From the line containing "Item Barcode" down to the last line of the records below, copy every line exactly. Leave out everything before it.
————
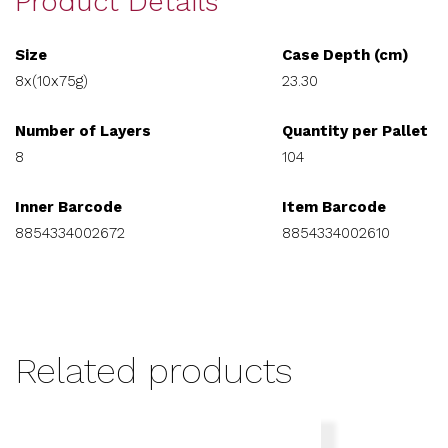
Product Details
Size
Case Depth (cm)
8x(10x75g)
23.30
Number of Layers
Quantity per Pallet
8
104
Inner Barcode
Item Barcode
8854334002672
8854334002610
Related products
————
**Solution to the exercise:**
Item Barcode
8854334002672
8854334002610
Related products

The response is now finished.